Despite a lot of talk of an over-inflated property market in Australia, Reserve Bank governor Glenn Stevens has told a business event in London that he is not overly concerned about the state of the nation’s housing sector, given that the ratio between home-buyers’ incomes and house prices is not exceptional.
According to a report on the ABC, Stevens said although “very high ratios of price to income for Australia” are often “over-quoted…if you get the broadest measures – country-wide price and a country-wide measure of income – the ratio is about 4.5, and it hasn’t moved much either way for 10 years.”
“That is higher than it used to be, but it’s actually not exceptional by a global standard, as far as I can see.”
Stevens told his London audience that the commodities boom in Australia is still the topic high on the agenda for the Central Bank and their management of monetary policy, suggesting the Chinese and Indian demand for our natural resources could continue for decades.
He says Australia should learn the lessons from previous surges in commodities.
“Historically, on other occasions where the global economy has conferred on Australia a significant gain in income we have not often managed that very well.”

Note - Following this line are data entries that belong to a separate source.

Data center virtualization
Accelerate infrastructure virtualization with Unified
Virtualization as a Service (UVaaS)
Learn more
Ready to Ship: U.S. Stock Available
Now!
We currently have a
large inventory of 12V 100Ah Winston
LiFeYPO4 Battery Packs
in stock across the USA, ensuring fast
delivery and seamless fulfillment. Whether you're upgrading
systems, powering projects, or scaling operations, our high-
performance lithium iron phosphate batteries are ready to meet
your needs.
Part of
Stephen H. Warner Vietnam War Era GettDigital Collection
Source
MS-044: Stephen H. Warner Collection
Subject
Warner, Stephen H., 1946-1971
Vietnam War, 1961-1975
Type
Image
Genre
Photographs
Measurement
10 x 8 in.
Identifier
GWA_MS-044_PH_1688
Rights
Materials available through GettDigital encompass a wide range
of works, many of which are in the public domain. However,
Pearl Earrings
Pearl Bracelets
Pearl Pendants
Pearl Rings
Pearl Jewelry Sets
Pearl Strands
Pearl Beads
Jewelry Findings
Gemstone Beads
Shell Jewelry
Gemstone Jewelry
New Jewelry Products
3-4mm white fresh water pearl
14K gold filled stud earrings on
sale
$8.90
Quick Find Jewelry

“So on this occasion we have to do better. We have to take the opportunity to capitalise effectively on these very powerful trends in the world economy to which we are, almost uniquely, favourably exposed.”

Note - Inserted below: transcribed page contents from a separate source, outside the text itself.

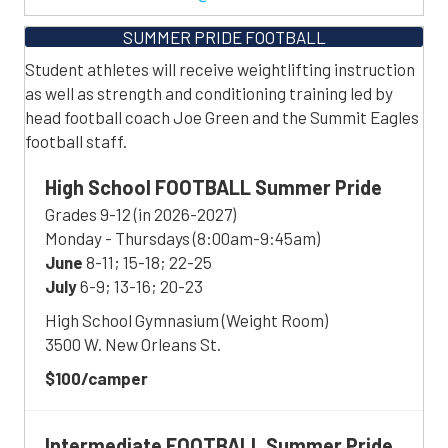
SUMMER PRIDE FOOTBALL
Student athletes will receive weightlifting instruction
as well as strength and conditioning training led by
head football coach Joe Green and the Summit Eagles
football staff.
High School FOOTBALL Summer Pride
Grades 9-12 (in 2026-2027)
Monday - Thursdays (8:00am-9:45am)
June
8-11; 15-18; 22-25
July
6-9; 13-16; 20-23
High School Gymnasium (Weight Room)
3500 W. New Orleans St.
$100/camper
Intermediate FOOTBALL
Summer Pride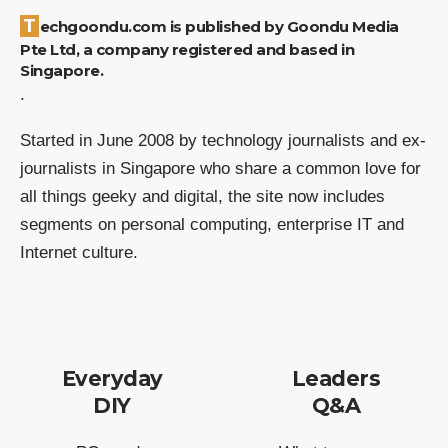
Techgoondu.com is published by Goondu Media
Pte Ltd, a company registered and based in
Singapore.
.
Started in June 2008 by technology journalists and ex-
journalists in Singapore who share a common love for
all things geeky and digital, the site now includes
segments on personal computing, enterprise IT and
Internet culture.
Everyday
Leaders
DIY
Q&A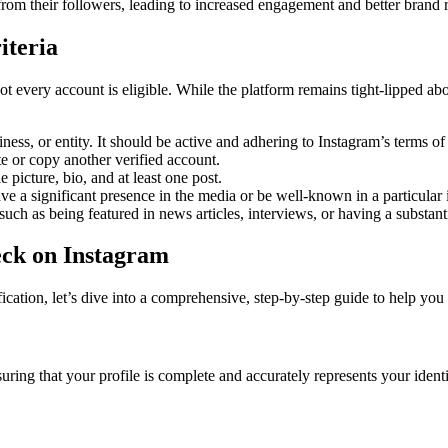
 from their followers, leading to increased engagement and better brand 
iteria
t every account is eligible. While the platform remains tight-lipped about
iness, or entity. It should be active and adhering to Instagram’s terms 
 or copy another verified account.
 picture, bio, and at least one post.
ave a significant presence in the media or be well-known in a particular 
uch as being featured in news articles, interviews, or having a substant
eck on Instagram
ication, let’s dive into a comprehensive, step-by-step guide to help yo
suring that your profile is complete and accurately represents your iden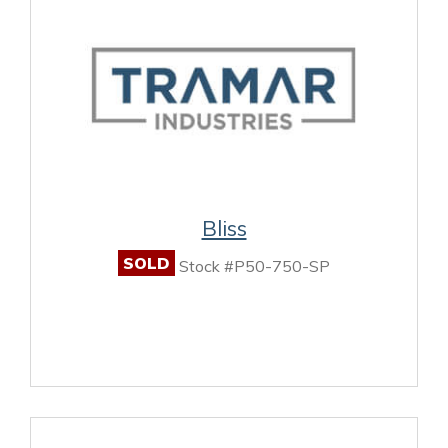
Bliss
SOLD
Stock #P50-750-SP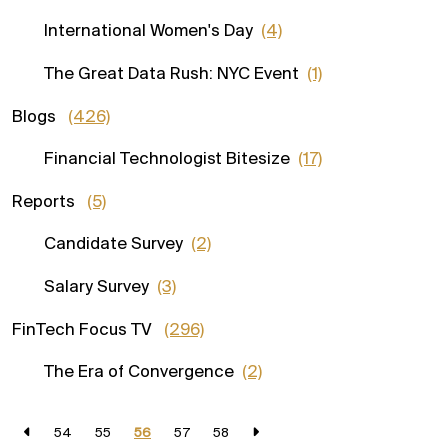
International Women's Day
(4)
The Great Data Rush: NYC Event
(1)
Blogs
(426)
Financial Technologist Bitesize
(17)
Reports
(5)
Candidate Survey
(2)
Salary Survey
(3)
FinTech Focus TV
(296)
The Era of Convergence
(2)
54
55
56
57
58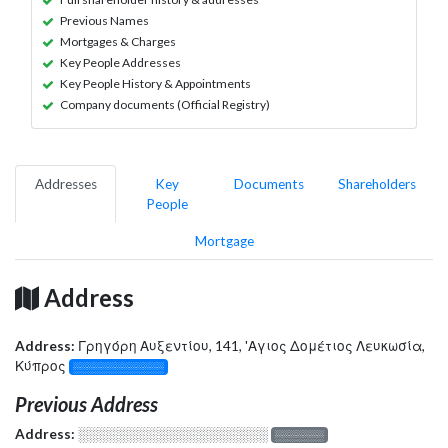
Previous Names
Mortgages & Charges
Key People Addresses
Key People History & Appointments
Company documents (Official Registry)
Addresses
Key
Documents
Shareholders
People
Mortgage
Address
Address:
Γρηγόρη Αυξεντίου, 141, 'Αγιος Δομέτιος Λευκωσία,
Κύπρος
░░░░░░░░░░░░░
Previous Address
Address:
░░░░░░░░░░░░░░░░░░░
░░░░░░░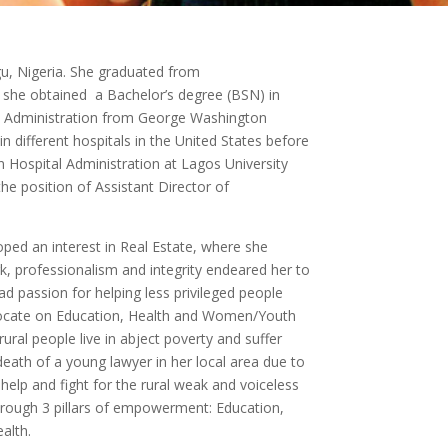
u, Nigeria. She graduated from
she obtained a Bachelor’s degree (BSN) in
al Administration from George Washington
n different hospitals in the United States before
n Hospital Administration at Lagos University
he position of Assistant Director of
oped an interest in Real Estate, where she
rk, professionalism and integrity endeared her to
ad passion for helping less privileged people
advocate on Education, Health and Women/Youth
al people live in abject poverty and suffer
eath of a young lawyer in her local area due to
 help and fight for the rural weak and voiceless
through 3 pillars of empowerment: Education,
alth.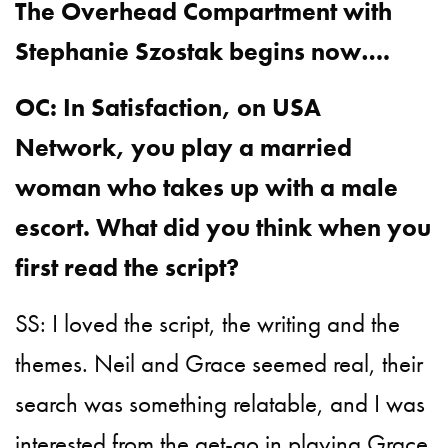
The Overhead Compartment with
Stephanie Szostak begins now….
OC: In Satisfaction, on USA
Network, you play a married
woman who takes up with a male
escort. What did you think when you
first read the script?
SS: I loved the script, the writing and the
themes. Neil and Grace seemed real, their
search was something relatable, and I was
interested from the get-go in playing Grace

He also revealed that the RBA is currently happy with the state of Australia’s economy saying, “Australia’s experiencing, I would say, growth close to trend: an unemployment rate of 5 per cent, and an inflation rate in the twos, which is right where we want it.”
“In comparison with our experience over the preceding three or four decades, in fact, that’s a pretty good combination.”
He says the recent reversion of households to the old ways of saving over spending is helping to ease interest rate pressure and is a wise path to follow at the present time.
“The truth is that you can’t know exactly how this will turn out,” he said.
“The key is going to be, I think, to be prudent, careful, which is why I argue for saving a lot of the additional income for the time being until it gets clearer how permanent it is.”